Après quelques jours, les cantonnements commencent à se former.

Cependant, après quelques jours la situation devint meilleure. Les corps se logèrent dans les villages abandonnés; les avant-gardes se construisirent des cabanes avec des branches de sapin. On trouva beaucoup de pommes de terre et assez de viande sur pied. Mais on était fatigué de pommes de terre, on soupirait après du pain. Peu à peu on découvrit dans les bois des grains cachés, et on les réunit en magasins. On en reçut aussi, par la Vistule et la Narew, de ceux que l'industrie des juifs faisait descendre à Varsovie, à travers les cordons militaires de l'Autriche. Une adroite corruption, pratiquée par ces habiles commerçants, avait endormi la vigilance des gardiens de la frontière autrichienne. Les fournitures bien payées, ou en sels pris dans les magasins prussiens, ou en argent comptant, s'exécutaient avec assez d'exactitude. Les fours, les moulins détruits se rétablissaient. Les magasins de réserve commençaient à s'organiser. Les vins nécessaires à la santé du soldat et à sa bonne humeur, tirés de toutes les villes du Nord, où le commerce les amène en abondance, et transportés par l'Oder, la Warta, la Netze, jusqu'à la Vistule, arrivaient aussi, quoique avec plus de difficulté. Tous les corps, à la vérité, ne jouissaient pas des mêmes avantages. Ceux des maréchaux Davout et Soult, plus avancés vers la région boisée, et loin de la navigation de la Vistule, étaient les plus exposés aux privations. Les corps des maréchaux Lannes et Augereau, établis plus près du grand fleuve de la Pologne, avaient moins à souffrir. L'infatigable Ney s'était ouvert une source d'abondance par son industrie et sa hardiesse. Il était fort rapproché du pays allemand, qui est extrêmement riche, et de plus il s'était aventuré jusqu'aux bords de la Prégel. Il y faisait des expéditions hardies, mettant ses soldats en traîneau dès qu'il gelait, et maraudant jusqu'aux portes de Kœnigsberg, qu'il faillit même une fois surprendre et enlever.

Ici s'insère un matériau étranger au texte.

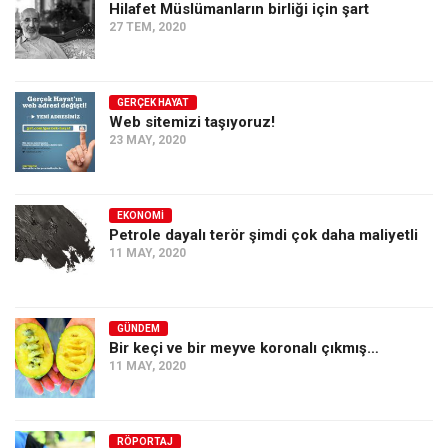
Hilafet Müslümanların birliği için şart
27 TEM, 2020
GERÇEK HAYAT
Web sitemizi taşıyoruz!
23 MAY, 2020
EKONOMI
Petrole dayalı terör şimdi çok daha maliyetli
11 MAY, 2020
GÜNDEM
Bir keçi ve bir meyve koronalı çıkmış…
11 MAY, 2020
RÖPORTAJ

Le corps de Bernadotte était très-bien placé pour vivre, sur la basse Vistule. Mais le voisinage des garnisons prussiennes de Graudenz, Dantzig, Elbing, l'incommodait fort, et l'empêchait de jouir autant qu'il l'aurait pu des ressources du pays.

Après plusieurs rencontres avec les Cosaques, on les avait obligés à laisser les cantonnements tranquilles. On s'était aperçu que la cavalerie légère suffisait pour se garder, et que la grosse cavalerie souffrait beaucoup dans les cantonnements avancés. Aussi Napoléon, éclairé par une expérience de quelques jours, fit un changement à ses dispositions. Il ramena la grosse cavalerie vers la Vistule. Les cuirassiers du général d'Hautpoul furent cantonnés autour de Thorn; les dragons de toutes les divisions depuis Thorn jusqu'à Varsovie; les cuirassiers du général Nansouty, en arrière de la Vistule, entre la Vistule et la Pilica. La cavalerie légère, renforcée de quelques brigades de dragons, resta aux avant-postes; mais elle vint alternativement, deux régiments par deux régiments, se refaire sur la Vistule, où les fourrages abondaient. La division Gudin du corps de Davout, la plus maltraitée de toute l'armée, car elle avait pris part aux deux plus rudes actions de la guerre, Awerstaedt et Pultusk, fut envoyée à Varsovie, pour s'y dédommager de ses fatigues et de ses combats.